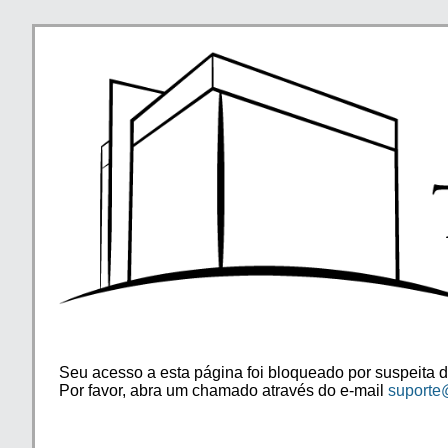
Seu acesso a esta página foi bloqueado por suspeita d
Por favor, abra um chamado através do e-mail
suporte@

__________________________________________________

• WORK INSTRUCTIONS: Since the pictures are not wanted, write out the rest of the data exactly as it reads.

• ANSWER TO THE EXERCISE:
Seu acesso a esta página foi bloqueado por suspeita d
Por favor, abra um chamado através do e-mail
suporte@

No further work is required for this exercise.